• **Exercise data**

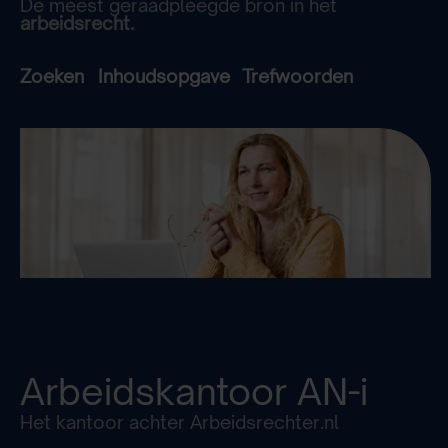
De meest geraadpleegde bron in het
arbeidsrecht.
Zoeken
Inhoudsopgave
Trefwoorden
Arbeidskantoor
AN-i
Het kantoor achter Arbeidsrechter.nl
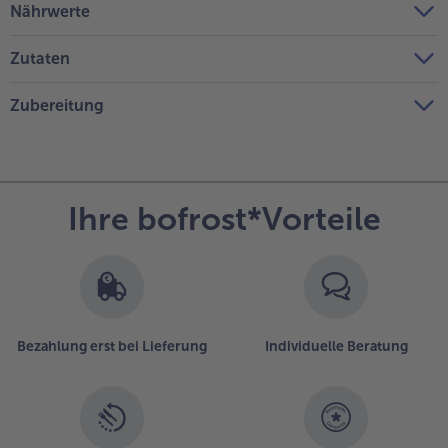
Nährwerte
Zutaten
Zubereitung
Ihre bofrost*Vorteile
Bezahlung erst bei Lieferung
Individuelle Beratung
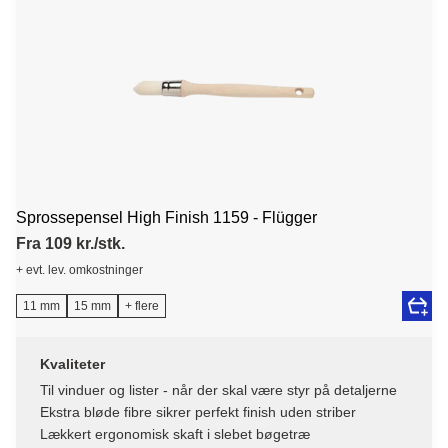
Sprossepensel High Finish 1159 - Flügger
Fra 109 kr./stk.
+ evt. lev. omkostninger
11 mm
15 mm
+ flere
Kvaliteter
Til vinduer og lister - når der skal være styr på detaljerne
Ekstra bløde fibre sikrer perfekt finish uden striber
Lækkert ergonomisk skaft i slebet bøgetræ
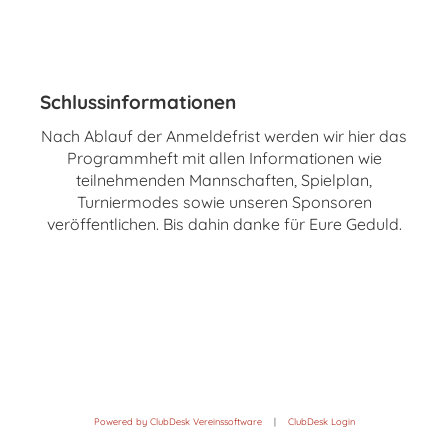
Schlussinformationen
Nach Ablauf der Anmeldefrist werden wir hier das
Programmheft mit allen Informationen wie
teilnehmenden Mannschaften, Spielplan,
Turniermodes sowie unseren Sponsoren
veröffentlichen. Bis dahin danke für Eure Geduld.
Powered by ClubDesk Vereinssoftware
|
ClubDesk Login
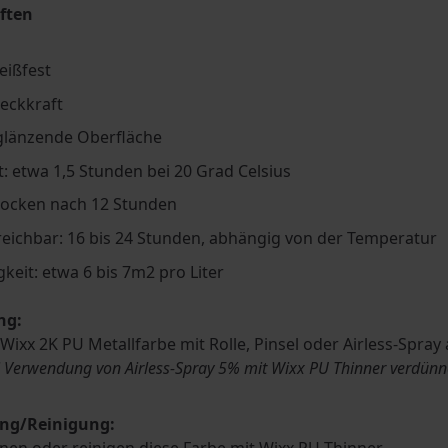
ften
eißfest
eckkraft
glänzende Oberfläche
t: etwa 1,5 Stunden bei 20 Grad Celsius
rocken nach 12 Stunden
eichbar: 16 bis 24 Stunden, abhängig von der Temperatur
gkeit: etwa 6 bis 7m2 pro Liter
ng:
 Wixx 2K PU Metallfarbe mit Rolle, Pinsel oder Airless-Spray 
i Verwendung von Airless-Spray 5% mit Wixx PU Thinner verdünn
ng/Reinigung:
nen oder reinigen diese Farbe mit Wixx PU Thinner.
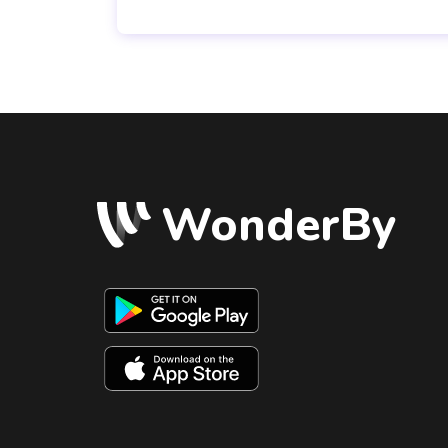
WonderBy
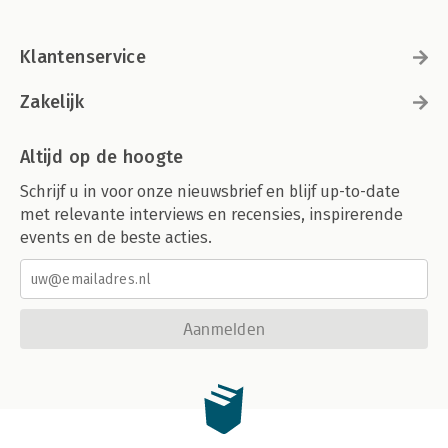
Klantenservice
Zakelijk
Altijd op de hoogte
Schrijf u in voor onze nieuwsbrief en blijf up-to-date
met relevante interviews en recensies, inspirerende
events en de beste acties.
Aanmelden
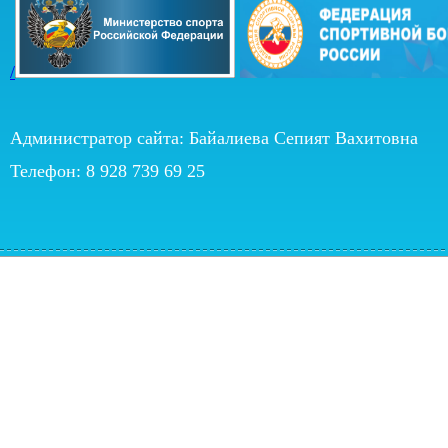
/
Администратор сайта: Байалиева Сепият Вахитовна
Телефон: 8 928 739 69 25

• **What is required**
Exactly as given, set down each line of the material, but include no pictures.

• **Solution to the problem**
De meest geraadpleegde bron in het
arbeidsrecht.
Zoeken
Inhoudsopgave
Trefwoorden
Arbeidskantoor
AN-i
Het kantoor achter Arbeidsrechter.nl
Nährwerte
Zutaten
Zubereitung
Ihre bofrost*Vorteile
Bezahlung erst bei Lieferung
Individuelle Beratung
Sprossepensel High Finish 1159 - Flügger
Fra 109 kr./stk.
+ evt. lev. omkostninger
11 mm
15 mm
+ flere
Kvaliteter
Til vinduer og lister - når der skal være styr på detaljerne
Ekstra bløde fibre sikrer perfekt finish uden striber
Lækkert ergonomisk skaft i slebet bøgetræ
Schlussinformationen
Nach Ablauf der Anmeldefrist werden wir hier das
Programmheft mit allen Informationen wie
teilnehmenden Mannschaften, Spielplan,
Turniermodes sowie unseren Sponsoren
veröffentlichen. Bis dahin danke für Eure Geduld.
Powered by ClubDesk Vereinssoftware
|
ClubDesk Login
ften
eißfest
eckkraft
glänzende Oberfläche
t: etwa 1,5 Stunden bei 20 Grad Celsius
rocken nach 12 Stunden
eichbar: 16 bis 24 Stunden, abhängig von der Temperatur
gkeit: etwa 6 bis 7m2 pro Liter
ng:
 Wixx 2K PU Metallfarbe mit Rolle, Pinsel oder Airless-Spray 
i Verwendung von Airless-Spray 5% mit Wixx PU Thinner verdünn
ng/Reinigung:
nen oder reinigen diese Farbe mit Wixx PU Thinner.
WonderBy
Klantenservice
Zakelijk
Altijd op de hoogte
Schrijf u in voor onze nieuwsbrief en blijf up-to-date
met relevante interviews en recensies, inspirerende
events en de beste acties.
Aanmelden
/
Администратор сайта: Байалиева Сепият Вахитовна
Телефон: 8 928 739 69 25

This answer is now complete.